HOUSTON, Texas (KTRK) -- The City of Houston has voted to amend the city's code of ordinances to require outdoor music events on private property to have a permit if the attendance is 500 or greater.

This amendment, which was largely talked about as a response to internet influencers and producers who create pop-up music events that leave the city scrambling to keep them under control, will require events that fall under this umbrella to not only have a permit, but also provide plans for safety, staffing, traffic, and more.

It also allows the City of Houston to recoup money should they have to respond to an emergency at one of these events that isn't properly permitted.

"This is our methodology to ensure that people are safe," Mayor Pro-Tem Dave Martin said.

This amendment is not related to the deadly Astroworld festival in 2021, nor would it have offered any additional protection for that event.

NRG Park is owned by Harris County, and the City of Houston already has an agreement in place to provide security and other safety elements at that facility.
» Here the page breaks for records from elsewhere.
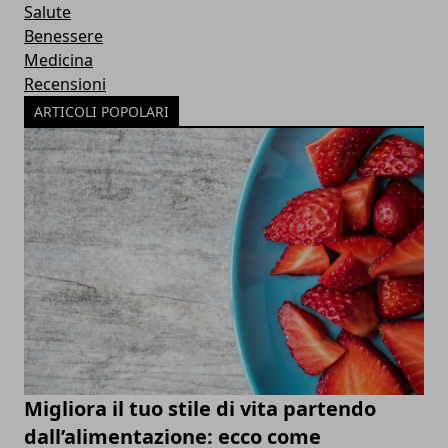
Salute
Benessere
Medicina
Recensioni
ARTICOLI POPOLARI
Migliora il tuo stile di vita partendo
dall’alimentazione: ecco come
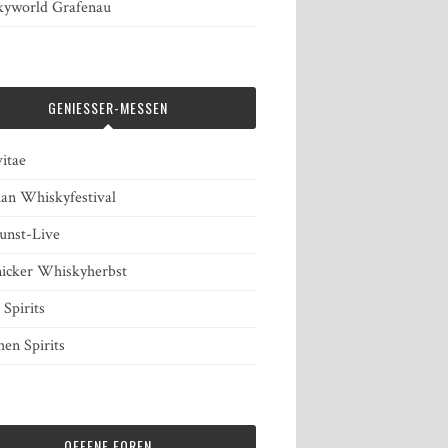
yworld Grafenau
GENIESSER-MESSEN
itae
ian Whiskyfestival
unst-Live
icker Whiskyherbst
 Spirits
en Spirits
OFFENE FOREN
RELATED: Special Events Task Force outlines new safety measures in wake of Astroworld Festival

It also doesn't impact places that already have an occupancy permit, churches, or colleges and universities.

This amendment only applies to music events at the moment, though Mayor Sylvester Turner didn't rule out broadening that designation should Houston Police or Houston Fire see the need to do so.

"If, down the road, there's a need to look at a particular area, we can do that," Turner said. "What I said to everyone is we're dealing with private property owners, and I don't want us to throw a broad net on how people utilize their property unless it becomes a public safety issue."

The amendment goes into effect in 90 days.

"This would have the greatest impact on the health and safety of people moving forward," Turner said on the amendment.